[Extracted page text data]
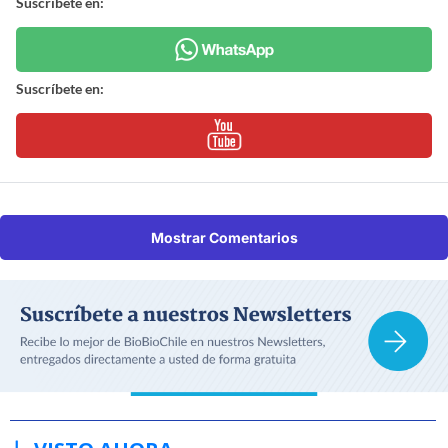
Suscríbete en:
Suscríbete en:
Mostrar Comentarios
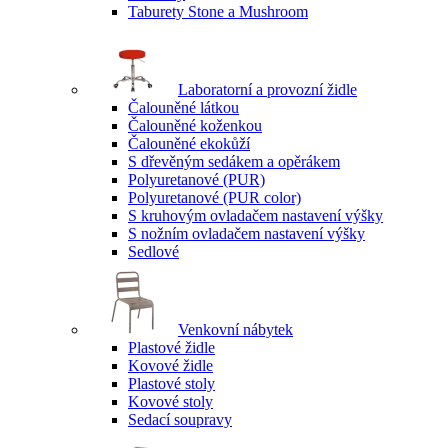
Taburety Stone a Mushroom
Laboratorní a provozní židle
Čalouněné látkou
Čalouněné koženkou
Čalouněné ekokůží
S dřevěným sedákem a opěrákem
Polyuretanové (PUR)
Polyuretanové (PUR color)
S kruhovým ovladačem nastavení výšky
S nožním ovladačem nastavení výšky
Sedlové
Venkovní nábytek
Plastové židle
Kovové židle
Plastové stoly
Kovové stoly
Sedací soupravy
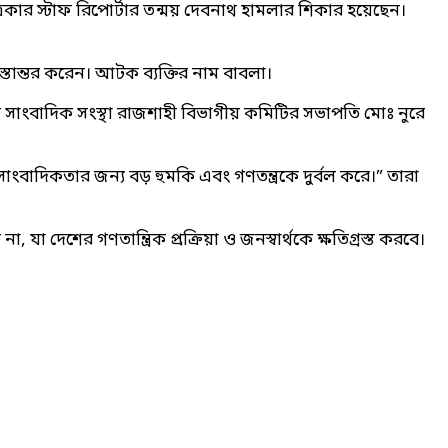
কার স্টাফ রিপোর্টার তন্ময় দেবনাথ হামলার শিকার হয়েছেন।
্তান্তর করেন। আটক ব্যক্তির নাম বাবলা।
তীয় সাংবাদিক সংস্থা রাজশাহী বিভাগীয় কমিটির সভাপতি মোঃ নুরে
াংবাদিকতার জন্য বড় হুমকি এবং গণতন্ত্রকে দুর্বল করে।” তারা
দেশের গণতান্ত্রিক প্রক্রিয়া ও জনস্বার্থকে ক্ষতিগ্রস্ত করবে।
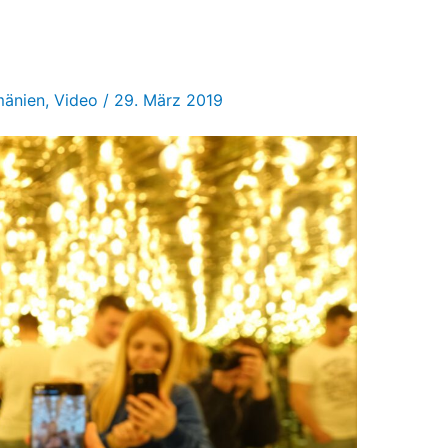
änien
,
Video
/
29. März 2019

▶ **REQUIRED WORK**
Write the entries above out again exactly, but not the pictures.

▶ **WRITTEN ANSWER**
Suscríbete en:
Suscríbete en:
Mostrar Comentarios
Taburety Stone a Mushroom
Laboratorní a provozní židle
Čalouněné látkou
Čalouněné koženkou
Čalouněné ekokůží
S dřevěným sedákem a opěrákem
Polyuretanové (PUR)
Polyuretanové (PUR color)
S kruhovým ovladačem nastavení výšky
S nožním ovladačem nastavení výšky
Sedlové
Venkovní nábytek
Plastové židle
Kovové židle
Plastové stoly
Kovové stoly
Sedací soupravy
কার স্টাফ রিপোর্টার তন্ময় দেবনাথ হামলার শিকার হয়েছেন।
্তান্তর করেন। আটক ব্যক্তির নাম বাবলা।
তীয় সাংবাদিক সংস্থা রাজশাহী বিভাগীয় কমিটির সভাপতি মোঃ নুরে
াংবাদিকতার জন্য বড় হুমকি এবং গণতন্ত্রকে দুর্বল করে।” তারা
দেশের গণতান্ত্রিক প্রক্রিয়া ও জনস্বার্থকে ক্ষতিগ্রস্ত করবে।
änien
,
Video
/
29. März 2019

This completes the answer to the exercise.